現在武甲山山頂部は石灰採掘により大きく削り取られて以前の山頂平坦地はそっくり消滅し古の状態を知る事はできません、今回江戸末期から明治初期にかけて編集された秩父志の挿絵をもとに山頂部の当時の状況をイメージしてみました。
山頂部の入り口
武甲山の山頂部への入り口には大きな鳥居が在りその西側の脇には竹屋と呼ばれる社人が生活する為の施設が設けられていました。
流鏑馬場
秩父志の挿絵には山頂の入場口南に流鏑馬場が画かれています、当時流鏑馬の行事が奉納される時期など詳細はわかりません。
本殿に向かう参道
武甲山の山頂の平坦地はかつては石灰岩がむき出しに成った岩場であった様です、その岩場の谷間を山頂入り口から奥の本社に向かって参道が延びていました。
本社蔵王権現社
参道の先に本社である蔵王権現社が在りました、伝説では日本武尊が甲を奉納した石室に建てたとなっていますが実際は江戸期初め頃まで山頂部に金王寺と云う修権道の寺院が在り蔵王権現社は金王寺付属の社で金王寺が廃寺と成り蔵王権現社のみ独立した形で存続しています。

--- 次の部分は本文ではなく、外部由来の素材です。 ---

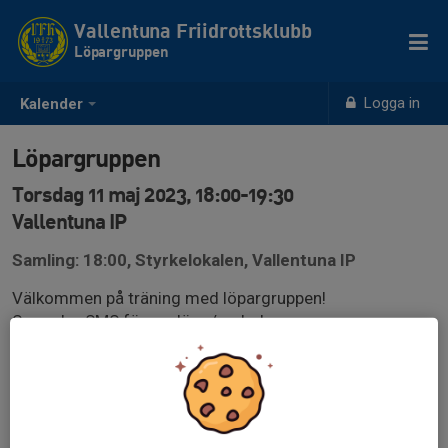
Vallentuna Friidrottsklubb
Löpargruppen
Logga in
Kalender
Löpargruppen
Torsdag 11 maj 2023, 18:00-19:30
Vallentuna IP
Samling: 18:00, Styrkelokalen, Vallentuna IP
Välkommen på träning med löpargruppen!
Se vecko-SMS för upplägg/underlag.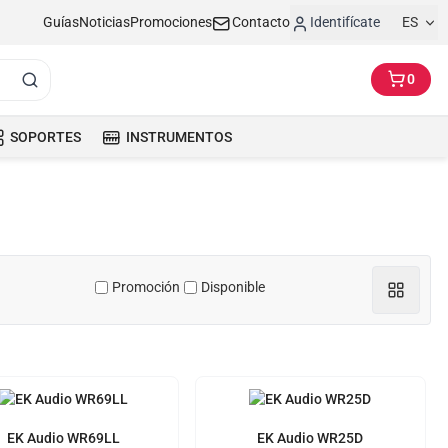
Guías
Noticias
Promociones
Contacto
Identifícate
ES
0
SOPORTES
INSTRUMENTOS
Promoción
Disponible
EK Audio WR69LL
EK Audio WR25D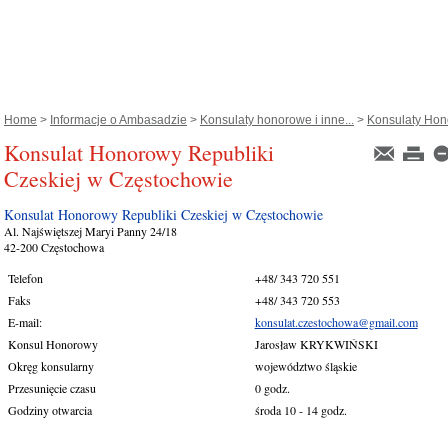
Home
>
Informacje o Ambasadzie
>
Konsulaty honorowe i inne...
>
Konsulaty Hon
Konsulat Honorowy Republiki
Czeskiej w Częstochowie
Konsulat Honorowy Republiki Czeskiej w Częstochowie
Al. Najświętszej Maryi Panny 24/18
42-200 Częstochowa
Telefon
+48/ 343 720 551
Faks
+48/ 343 720 553
E-mail:
konsulat.czestochowa@gmail.com
Konsul Honorowy
Jarosław KRYKWIŃSKI
Okręg konsularny
województwo śląskie
Przesunięcie czasu
0 godz.
Godziny otwarcia
środa 10 - 14 godz.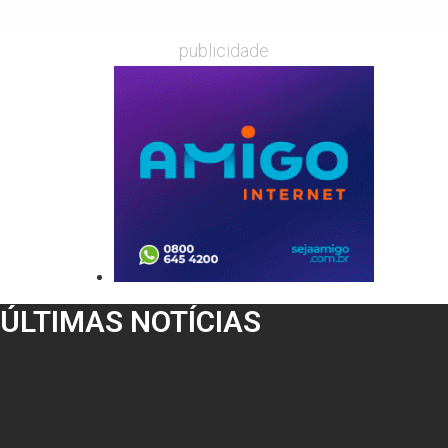
publicidade
ÚLTIMAS NOTÍCIAS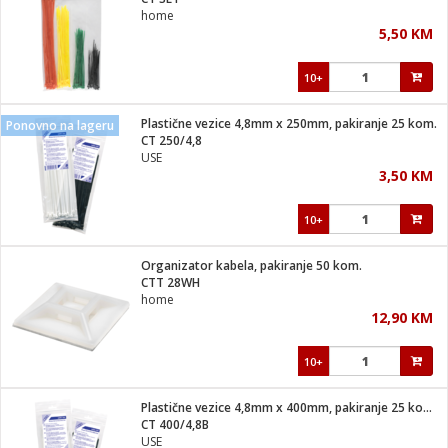
suđa
home
5,50 KM
e
10+
i
ja
Plastične vezice 4,8mm x 250mm, pakiranje 25 kom.
Ponovno na lageru
CT 250/4,8
USE
veša
3,50 KM
plažu
 veša
eša/Sušilica
10+
/kamp tuš
bil
Organizator kabela, pakiranje 50 kom.
CTT 28WH
home
ga / Zdravlje
12,90 KM
10+
i za kosu
za brijanje
Plastične vezice 4,8mm x 400mm, pakiranje 25 kom. crna
CT 400/4,8B
USE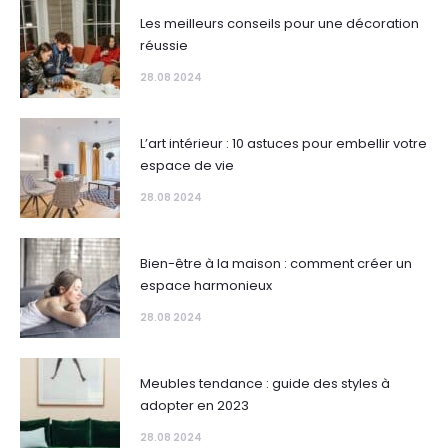
Les meilleurs conseils pour une décoration
réussie
28.08 2024
L’art intérieur : 10 astuces pour embellir votre
espace de vie
28.08 2024
Bien-être à la maison : comment créer un
espace harmonieux
28.08 2024
Meubles tendance : guide des styles à
adopter en 2023
28.08 2024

石灰採掘事業が行われる以前の権現社は現在の位置より数百m南に建てられていました。
熊野権現社
本社蔵王権現社の南方向に鎌倉期に建立された熊野権現社が在りました、現在は消滅しています。
大龍通権現社
蔵王権現社の西には当時奥社と呼ばれた大龍通権現社が存在していました。
金王寺の梵鐘
奥社大龍通権現社の脇には既に廃寺と成った金王寺の梵鐘が置かれていました、この梵鐘は蔵王権現社の脇に在ったものを此処に移動したと云われていますがその理由についてはわかりません。